### [Directions]
Print the lines that run from the line with "1 Saxon Dr, Alfred, NY 14802" to the line with "e invoices in", keeping both end lines, exactly as they appear in the entries below, and nothing else.

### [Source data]
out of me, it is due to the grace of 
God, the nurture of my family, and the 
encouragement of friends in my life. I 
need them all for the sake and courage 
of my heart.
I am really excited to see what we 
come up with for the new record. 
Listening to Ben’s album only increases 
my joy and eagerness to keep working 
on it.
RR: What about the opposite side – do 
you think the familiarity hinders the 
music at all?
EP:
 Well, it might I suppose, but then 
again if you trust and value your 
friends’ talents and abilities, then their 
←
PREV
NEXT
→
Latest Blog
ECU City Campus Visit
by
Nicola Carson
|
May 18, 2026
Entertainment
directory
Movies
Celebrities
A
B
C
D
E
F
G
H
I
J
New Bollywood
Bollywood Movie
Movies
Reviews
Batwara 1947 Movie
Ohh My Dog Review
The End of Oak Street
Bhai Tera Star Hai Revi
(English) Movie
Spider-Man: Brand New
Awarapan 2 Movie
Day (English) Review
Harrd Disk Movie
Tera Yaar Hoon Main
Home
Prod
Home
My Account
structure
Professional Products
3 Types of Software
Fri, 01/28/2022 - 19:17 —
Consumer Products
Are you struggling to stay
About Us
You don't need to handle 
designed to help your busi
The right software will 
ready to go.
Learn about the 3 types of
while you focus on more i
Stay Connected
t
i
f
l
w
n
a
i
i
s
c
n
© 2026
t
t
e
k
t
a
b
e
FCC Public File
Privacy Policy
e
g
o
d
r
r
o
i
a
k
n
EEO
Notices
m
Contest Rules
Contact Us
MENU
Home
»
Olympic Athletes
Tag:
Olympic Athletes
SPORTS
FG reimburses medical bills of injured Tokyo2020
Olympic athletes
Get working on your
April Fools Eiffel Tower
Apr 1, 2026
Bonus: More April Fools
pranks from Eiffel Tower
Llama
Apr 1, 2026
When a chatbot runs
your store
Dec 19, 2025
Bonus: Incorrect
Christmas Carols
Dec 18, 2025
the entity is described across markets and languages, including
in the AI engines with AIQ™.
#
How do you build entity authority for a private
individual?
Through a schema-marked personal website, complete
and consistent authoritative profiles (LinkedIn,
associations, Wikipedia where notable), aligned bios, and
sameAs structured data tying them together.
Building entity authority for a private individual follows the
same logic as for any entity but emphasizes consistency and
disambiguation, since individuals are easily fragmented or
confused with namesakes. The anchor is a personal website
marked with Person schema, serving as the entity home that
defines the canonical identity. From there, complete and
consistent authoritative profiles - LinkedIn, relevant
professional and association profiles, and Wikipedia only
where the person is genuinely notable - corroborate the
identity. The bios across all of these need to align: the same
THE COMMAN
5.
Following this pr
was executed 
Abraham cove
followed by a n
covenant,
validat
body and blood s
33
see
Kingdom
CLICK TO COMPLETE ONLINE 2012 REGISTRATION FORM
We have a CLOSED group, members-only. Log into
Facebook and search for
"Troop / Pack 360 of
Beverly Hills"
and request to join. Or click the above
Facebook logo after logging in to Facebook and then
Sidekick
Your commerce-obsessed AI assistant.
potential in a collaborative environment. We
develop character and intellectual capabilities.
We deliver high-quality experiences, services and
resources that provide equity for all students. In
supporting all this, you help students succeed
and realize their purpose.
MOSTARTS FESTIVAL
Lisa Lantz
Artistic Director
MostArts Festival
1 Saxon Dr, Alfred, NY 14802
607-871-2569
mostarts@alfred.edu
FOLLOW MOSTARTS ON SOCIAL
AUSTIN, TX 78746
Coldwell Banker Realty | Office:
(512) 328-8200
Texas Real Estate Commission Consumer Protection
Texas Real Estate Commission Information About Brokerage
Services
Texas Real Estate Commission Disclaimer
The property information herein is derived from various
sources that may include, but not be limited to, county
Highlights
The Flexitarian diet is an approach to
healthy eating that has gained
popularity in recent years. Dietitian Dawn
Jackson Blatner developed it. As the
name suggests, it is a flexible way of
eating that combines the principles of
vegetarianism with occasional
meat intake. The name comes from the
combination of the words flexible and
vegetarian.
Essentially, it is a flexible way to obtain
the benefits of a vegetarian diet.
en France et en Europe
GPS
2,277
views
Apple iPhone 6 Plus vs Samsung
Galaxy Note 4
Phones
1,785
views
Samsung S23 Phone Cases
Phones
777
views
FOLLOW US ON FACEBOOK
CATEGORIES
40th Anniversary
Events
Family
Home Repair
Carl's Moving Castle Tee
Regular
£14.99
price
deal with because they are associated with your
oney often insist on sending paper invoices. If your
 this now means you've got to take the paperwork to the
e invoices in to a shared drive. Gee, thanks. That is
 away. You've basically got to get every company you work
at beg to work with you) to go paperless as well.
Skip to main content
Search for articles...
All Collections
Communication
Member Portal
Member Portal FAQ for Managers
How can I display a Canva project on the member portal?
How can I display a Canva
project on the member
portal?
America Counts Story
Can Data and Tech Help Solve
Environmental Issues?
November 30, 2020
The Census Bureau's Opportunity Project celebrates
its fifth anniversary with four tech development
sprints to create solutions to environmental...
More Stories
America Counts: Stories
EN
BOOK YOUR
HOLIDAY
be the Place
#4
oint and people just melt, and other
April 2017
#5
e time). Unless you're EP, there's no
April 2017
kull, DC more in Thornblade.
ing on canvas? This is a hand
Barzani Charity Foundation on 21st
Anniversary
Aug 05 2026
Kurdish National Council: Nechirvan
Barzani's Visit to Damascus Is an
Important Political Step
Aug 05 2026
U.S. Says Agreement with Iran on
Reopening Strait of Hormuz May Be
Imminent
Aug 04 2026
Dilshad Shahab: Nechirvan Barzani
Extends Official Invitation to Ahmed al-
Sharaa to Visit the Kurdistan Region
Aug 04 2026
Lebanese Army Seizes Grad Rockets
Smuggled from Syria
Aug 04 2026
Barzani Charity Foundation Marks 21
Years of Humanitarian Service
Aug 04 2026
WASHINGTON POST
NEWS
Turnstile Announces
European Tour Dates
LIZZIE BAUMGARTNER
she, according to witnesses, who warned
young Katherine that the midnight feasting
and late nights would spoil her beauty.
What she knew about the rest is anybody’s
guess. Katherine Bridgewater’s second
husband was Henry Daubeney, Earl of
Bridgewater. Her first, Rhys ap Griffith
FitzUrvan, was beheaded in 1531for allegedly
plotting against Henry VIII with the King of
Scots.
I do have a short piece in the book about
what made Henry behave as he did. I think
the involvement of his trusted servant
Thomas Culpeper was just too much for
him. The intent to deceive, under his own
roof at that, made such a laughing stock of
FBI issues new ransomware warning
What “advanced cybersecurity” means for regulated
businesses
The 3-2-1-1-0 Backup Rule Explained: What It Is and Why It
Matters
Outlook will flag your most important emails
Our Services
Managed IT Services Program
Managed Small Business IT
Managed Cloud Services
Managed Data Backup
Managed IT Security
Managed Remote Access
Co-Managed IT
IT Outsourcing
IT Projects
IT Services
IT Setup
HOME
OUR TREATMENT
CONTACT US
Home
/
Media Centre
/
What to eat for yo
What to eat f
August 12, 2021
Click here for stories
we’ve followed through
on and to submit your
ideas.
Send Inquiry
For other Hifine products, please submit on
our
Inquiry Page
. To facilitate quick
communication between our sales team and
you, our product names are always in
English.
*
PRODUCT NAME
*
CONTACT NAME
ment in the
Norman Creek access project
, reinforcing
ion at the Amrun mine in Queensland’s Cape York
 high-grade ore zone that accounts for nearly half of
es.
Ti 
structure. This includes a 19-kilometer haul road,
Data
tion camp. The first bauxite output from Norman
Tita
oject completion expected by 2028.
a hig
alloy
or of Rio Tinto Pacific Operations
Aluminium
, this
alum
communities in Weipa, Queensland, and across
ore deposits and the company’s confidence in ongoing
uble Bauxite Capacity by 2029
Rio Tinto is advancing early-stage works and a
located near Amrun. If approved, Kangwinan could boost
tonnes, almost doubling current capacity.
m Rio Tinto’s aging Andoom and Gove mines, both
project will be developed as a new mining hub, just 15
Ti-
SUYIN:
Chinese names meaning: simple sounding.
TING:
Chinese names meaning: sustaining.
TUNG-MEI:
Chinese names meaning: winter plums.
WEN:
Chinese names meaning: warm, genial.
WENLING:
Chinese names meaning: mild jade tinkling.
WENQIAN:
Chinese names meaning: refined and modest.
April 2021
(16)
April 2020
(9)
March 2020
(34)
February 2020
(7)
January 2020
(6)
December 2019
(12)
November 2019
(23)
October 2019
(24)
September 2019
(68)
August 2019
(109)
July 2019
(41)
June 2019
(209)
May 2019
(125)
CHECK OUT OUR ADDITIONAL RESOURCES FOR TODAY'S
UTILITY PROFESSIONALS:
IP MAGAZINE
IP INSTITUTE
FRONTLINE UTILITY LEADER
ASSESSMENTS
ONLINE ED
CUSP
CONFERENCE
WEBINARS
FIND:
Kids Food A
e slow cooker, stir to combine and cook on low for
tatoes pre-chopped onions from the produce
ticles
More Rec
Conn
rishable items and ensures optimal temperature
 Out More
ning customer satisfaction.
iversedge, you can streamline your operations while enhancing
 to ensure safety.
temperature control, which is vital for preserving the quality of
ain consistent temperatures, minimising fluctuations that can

### [Problem solution]
1 Saxon Dr, Alfred, NY 14802
607-871-2569
mostarts@alfred.edu
FOLLOW MOSTARTS ON SOCIAL
AUSTIN, TX 78746
Coldwell Banker Realty | Office:
(512) 328-8200
Texas Real Estate Commission Consumer Protection
Texas Real Estate Commission Information About Brokerage
Services
Texas Real Estate Commission Disclaimer
The property information herein is derived from various
sources that may include, but not be limited to, county
Highlights
The Flexitarian diet is an approach to
healthy eating that has gained
popularity in recent years. Dietitian Dawn
Jackson Blatner developed it. As the
name suggests, it is a flexible way of
eating that combines the principles of
vegetarianism with occasional
meat intake. The name comes from the
combination of the words flexible and
vegetarian.
Essentially, it is a flexible way to obtain
the benefits of a vegetarian diet.
en France et en Europe
GPS
2,277
views
Apple iPhone 6 Plus vs Samsung
Galaxy Note 4
Phones
1,785
views
Samsung S23 Phone Cases
Phones
777
views
FOLLOW US ON FACEBOOK
CATEGORIES
40th Anniversary
Events
Family
Home Repair
Carl's Moving Castle Tee
Regular
£14.99
price
deal with because they are associated with your
oney often insist on sending paper invoices. If your
 this now means you've got to take the paperwork to the
e invoices in to a shared drive. Gee, thanks. That is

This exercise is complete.